Les désirs de Julien

Au départ, j’avais proposé une musique plus lyrique et romanesque à Julien, mais il souhaitait une bande originale moins envahissante. Nous nous sommes dirigés vers quelque chose de rieur dans la musique, afin qu’elle n’alourdisse jamais les scènes. Dans les moments mélancoliques, il fallait rester tendre et mélodieux pour ne pas accentuer le drame. Même chose dans les moments plus comiques : il ne fallait rien souligner.

Les années 1980 sont très présentes, et on entend Catherine Ringer en musique à la fin du film

Je considère que c’est la plus grande interprète de chanson que nous avons en France. C’est la voix la plus intéressante et singulière que nous avons entendue depuis les années soixante-dix. On y entend un mélange de musique contemporaine et de rock, tout en songeant à Édith Piaf et Janis Joplin. Ce mélange dans une seule voix n’appartient qu’à elle. C’est aussi une musicienne, une compositrice inventive. Il est amusant de constater qu’elle a signé des chansons emblématiques de comédies populaires, comme Tatie Danielle et Les Trois Frères, ce qui n’était pas pour déplaire à Julien (fan inconditionnel de la moitié des Rita Mitsouko) pour ce film, qui se conclut par sa voix.

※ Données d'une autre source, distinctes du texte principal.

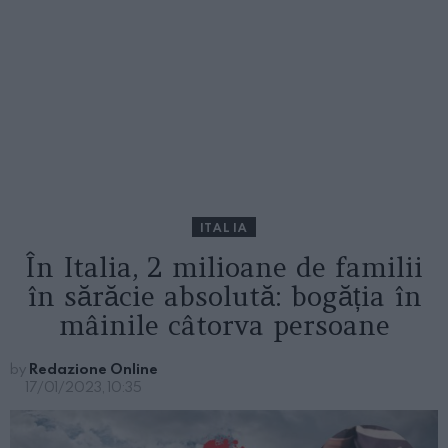
ITALIA
În Italia, 2 milioane de familii
în sărăcie absolută: bogăția în
mâinile câtorva persoane
by
Redazione Online
17/01/2023, 10:35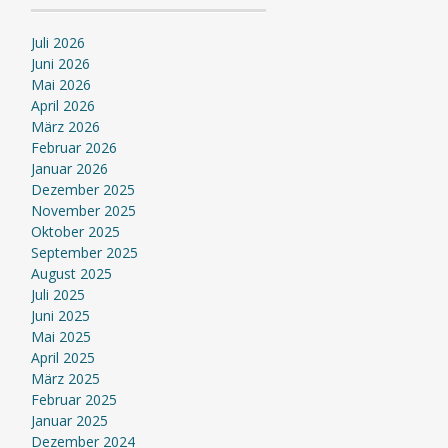
Juli 2026
Juni 2026
Mai 2026
April 2026
März 2026
Februar 2026
Januar 2026
Dezember 2025
November 2025
Oktober 2025
September 2025
August 2025
Juli 2025
Juni 2025
Mai 2025
April 2025
März 2025
Februar 2025
Januar 2025
Dezember 2024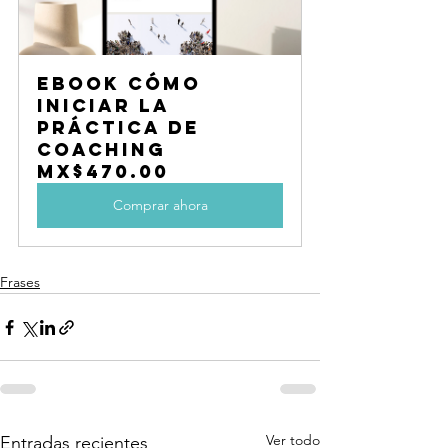
eBook Cómo 
iniciar la 
práctica de 
coaching
MX$470.00
Comprar ahora
Frases
Ver todo
Entradas recientes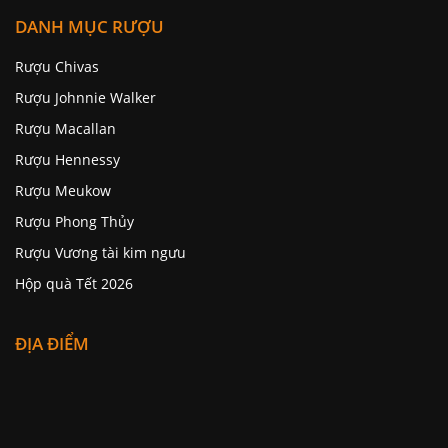
DANH MỤC RƯỢU
Rượu Chivas
Rượu Johnnie Walker
Rượu Macallan
Rượu Hennessy
Rượu Meukow
Rượu Phong Thủy
Rượu Vương tài kim ngưu
Hộp quà Tết 2026
ĐỊA ĐIỂM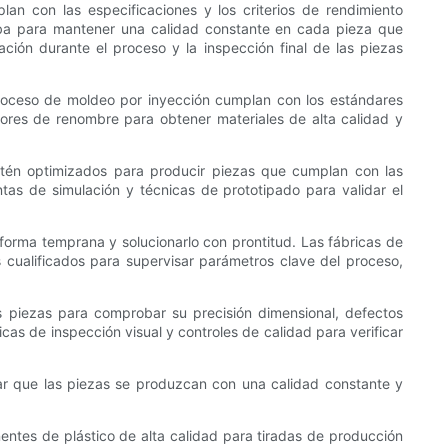
an con las especificaciones y los criterios de rendimiento
eba para mantener una calidad constante en cada pieza que
ación durante el proceso y la inspección final de las piezas
 proceso de moldeo por inyección cumplan con los estándares
dores de renombre para obtener materiales de alta calidad y
stén optimizados para producir piezas que cumplan con las
tas de simulación y técnicas de prototipado para validar el
forma temprana y solucionarlo con prontitud. Las fábricas de
 cualificados para supervisar parámetros clave del proceso,
as piezas para comprobar su precisión dimensional, defectos
cas de inspección visual y controles de calidad para verificar
zar que las piezas se produzcan con una calidad constante y
ntes de plástico de alta calidad para tiradas de producción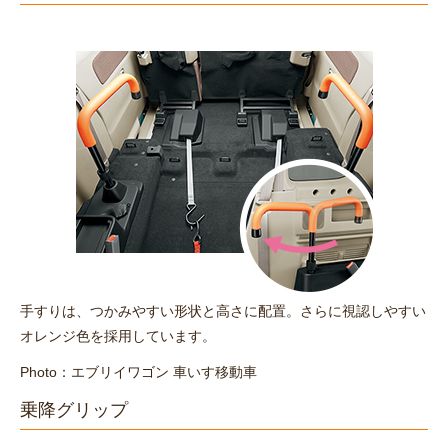
手すりは、つかみやすい形状と高さに配置。さらに視認しやすい
オレンジ色を採用しています。
Photo：エブリイワゴン 車いす移動車
乗降グリップ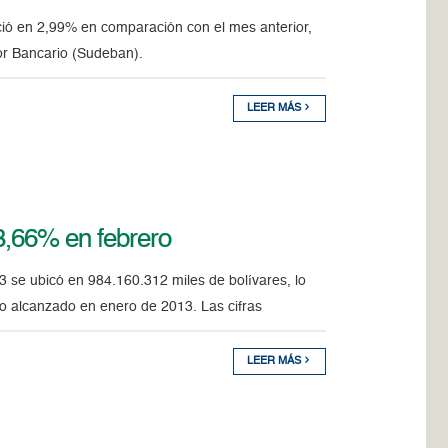
eció en 2,99% en comparación con el mes anterior,
tor Bancario (Sudeban).
LEER MÁS
 3,66% en febrero
013 se ubicó en 984.160.312 miles de bolívares, lo
o alcanzado en enero de 2013. Las cifras
LEER MÁS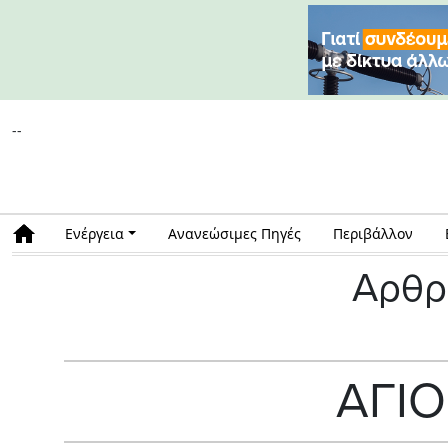
--
Ενέργεια
Ανανεώσιμες Πηγές
Περιβάλλον
Αρθρ
ΑΓΙ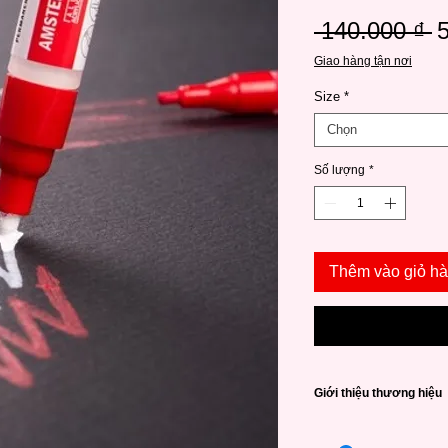
G
 140.000 ₫ 
t
Giao hàng tận nơi
t
Size
*
Chọn
Số lượng
*
Thêm vào giỏ h
Giới thiệu thương hiệu
Royal Talens
là một c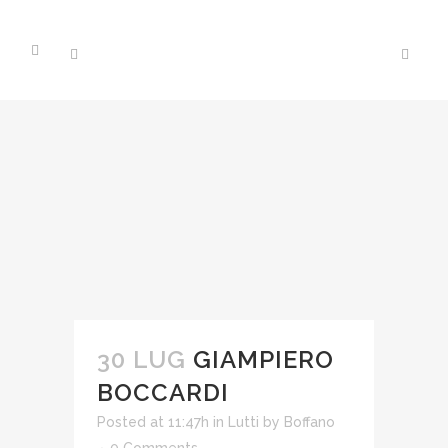
30 LUG
GIAMPIERO
BOCCARDI
Posted at 11:47h
in
Lutti
by
Boffano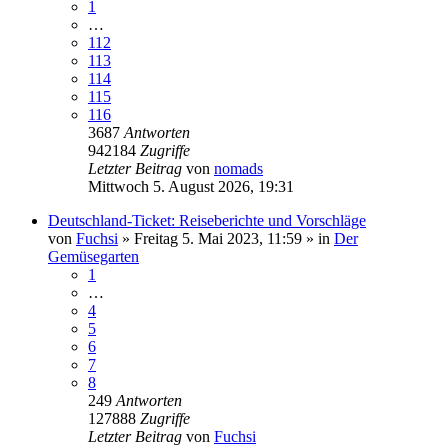
1
…
112
113
114
115
116
3687
Antworten
942184
Zugriffe
Letzter Beitrag
von
nomads
Mittwoch 5. August 2026, 19:31
Deutschland-Ticket: Reiseberichte und Vorschläge
von
Fuchsi
»
Freitag 5. Mai 2023, 11:59
» in
Der
Gemüsegarten
1
…
4
5
6
7
8
249
Antworten
127888
Zugriffe
Letzter Beitrag
von
Fuchsi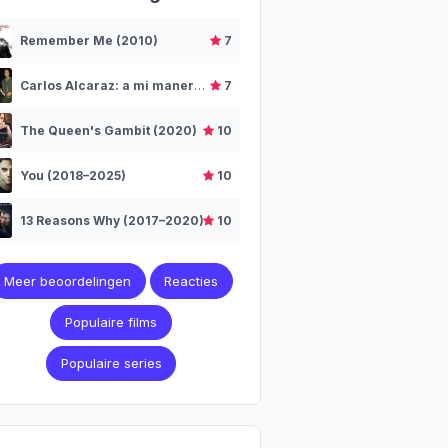
Remember Me (2010)
7
Carlos Alcaraz: a mi manera (2025)
7
The Queen's Gambit (2020)
10
You (2018–2025)
10
13 Reasons Why (2017–2020)
10
Meer beoordelingen
Reacties
Populaire films
Populaire series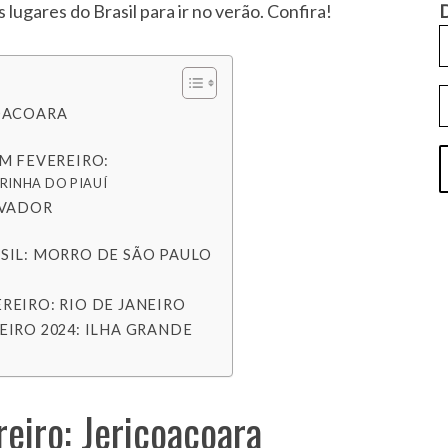
lugares do Brasil para ir no verão. Confira!
D
COACOARA
EM FEVEREIRO:
RINHA DO PIAUÍ
LVADOR
SIL: MORRO DE SÃO PAULO
REIRO: RIO DE JANEIRO
EIRO 2024: ILHA GRANDE
reiro: Jericoacoara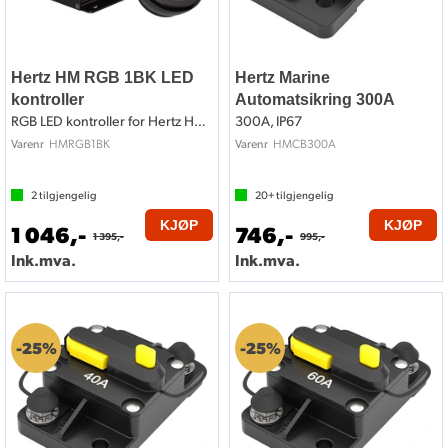
Hertz HM RGB 1BK LED
Hertz Marine
kontroller
Automatsikring 300A
RGB LED kontroller for Hertz HMX LD
300A, IP67
HMRGB1BK
HMCB300A
Varenr
Varenr
2
tilgjengelig
20+
tilgjengelig
KJØP
KJØP
1 046,-
746,-
1 395,-
995,-
Ink.mva.
Ink.mva.
25%
25%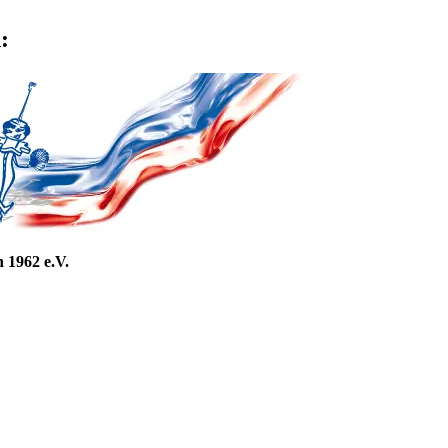
:
 1962 e.V.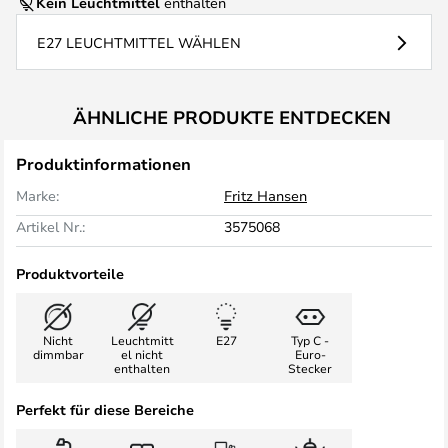
Kein Leuchtmittel
enthalten
E27 LEUCHTMITTEL WÄHLEN
ÄHNLICHE PRODUKTE ENTDECKEN
Produktinformationen
Marke:
Fritz Hansen
Artikel Nr.:
3575068
Produktvorteile
Nicht
Leuchtmitt
E27
Typ C -
dimmbar
el nicht
Euro-
enthalten
Stecker
Perfekt für diese Bereiche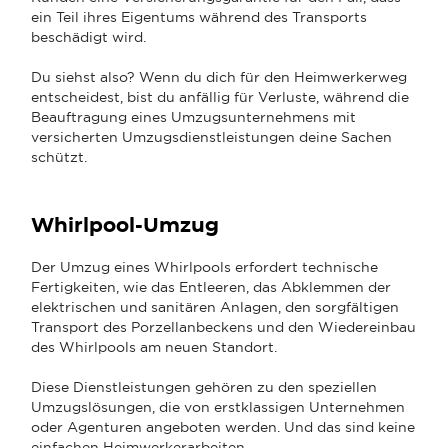
ein Teil ihres Eigentums während des Transports
beschädigt wird.
Du siehst also? Wenn du dich für den Heimwerkerweg
entscheidest, bist du anfällig für Verluste, während die
Beauftragung eines Umzugsunternehmens mit
versicherten Umzugsdienstleistungen deine Sachen
schützt.
Whirlpool-Umzug
Der Umzug eines Whirlpools erfordert technische
Fertigkeiten, wie das Entleeren, das Abklemmen der
elektrischen und sanitären Anlagen, den sorgfältigen
Transport des Porzellanbeckens und den Wiedereinbau
des Whirlpools am neuen Standort.
Diese Dienstleistungen gehören zu den speziellen
Umzugslösungen, die von erstklassigen Unternehmen
oder Agenturen angeboten werden. Und das sind keine
einfachen Heimwerkerarbeiten.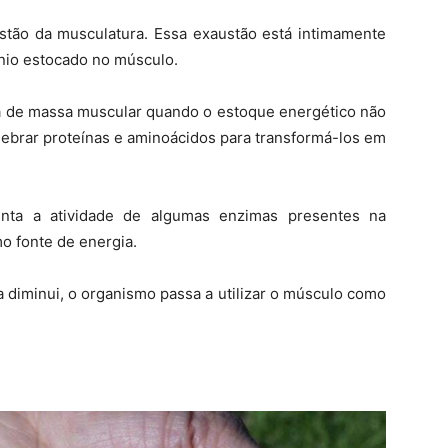
austão da musculatura. Essa exaustão está intimamente
nio estocado no músculo.
da de massa muscular quando o estoque energético não
uebrar proteínas e aminoácidos para transformá-los em
nta a atividade de algumas enzimas presentes na
mo fonte de energia.
diminui, o organismo passa a utilizar o músculo como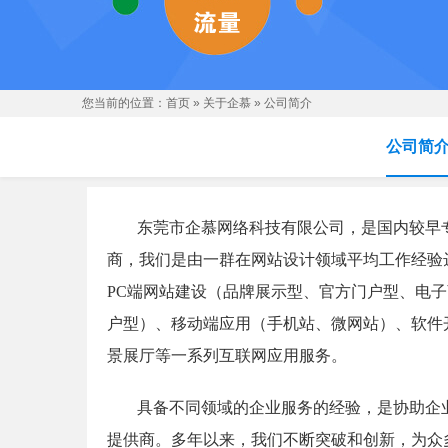
您当前的位置：
首页
»
关于企慕
»
公司简介
公司简
东莞市企慕网络科技有限公司，是国内较早
商，我们是由一群在网站设计领域平均工作经验
PC端网站建设（品牌展示型、官方门户型、电
户型）、移动端应用（手机站、微网站）、软件开
景展厅等一系列互联网应用服务。
具备不同领域的企业服务的经验，是协助企
提供商。多年以来，我们不断突破和创新，为众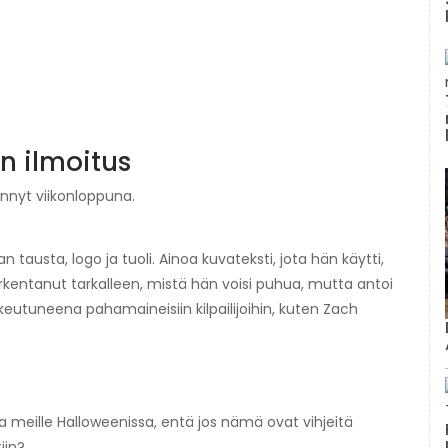
n ilmoitus
nnyt viikonloppuna.
an tausta, logo ja tuoli. Ainoa kuvateksti, jota hän käytti,
arkentanut tarkalleen, mistä hän voisi puhua, mutta antoi
ukeutuneena pahamaineisiin kilpailijoihin, kuten Zach
aa meille Halloweenissa, entä jos nämä ovat vihjeitä
tiin?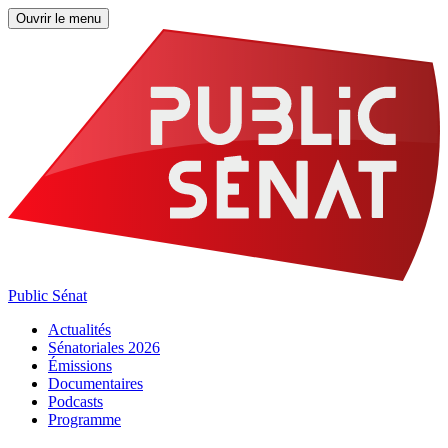
Ouvrir le menu
Public Sénat
Actualités
Sénatoriales 2026
Émissions
Documentaires
Podcasts
Programme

Outre Catherine Ringer, on entend aussi du Philippe Lavil, du Renaud qui rappellent les années 1980. Avec Julien, nous avons vraiment travaillé les sonorités du film afin qu’elles soient subtilement référentielles. C’était un délicat équilibre à trouver, car le film joue sur deux tonalités, grave et légère à la fois. Il fallait trouver le ton juste…

 

Publié le 11 janvier 2023

Compositeur des bandes originales des films de Christophe Honoré 17 fois Cécile Cassard (2002), Tout contre Léo (2002) et Dans Paris (2006), Alex Beaupain sort son premier album, Garçon d’honneur, en 2005. Ce disque inspire à Christophe Honoré la trame de son œuvre suivante, le film musical Les Chansons d’amour, et permet à Alex Beaupain de récolter le César de la meilleure musique originale. Alex Beaupain sort ensuite les albums 33 tours en 2008, Pourquoi battait mon cœur en 2011, Après moi le déluge en 2013, Loin en 2016, Pas plus le jour que la nuit en 2019, jusqu’à Love on the Beat, relecture des chansons de Gainsbourg, en 2021.
Côte BOF, à côté de sa fructueuse collaboration avec Christophe Honoré (La Belle personne en 2008, Non ma fille tu n’iras pas danser en 2009, Les Biens-aimés en 2011, Les Malheurs de Sophie en 2016), on retrouve son nom au générique de Qui a tué Bambi ? (2003) de Gilles Marchand, La Belle vie (2009) de Virginie Wagon, du court La Règle de trois (2011) de Louis Garrel, Brillantissime (2018) de Michèle Laroque, Jonas (2018) et Le Patient (2022) de Christophe Charrier, Claire Andrieux (2020) de Olivier Jahan.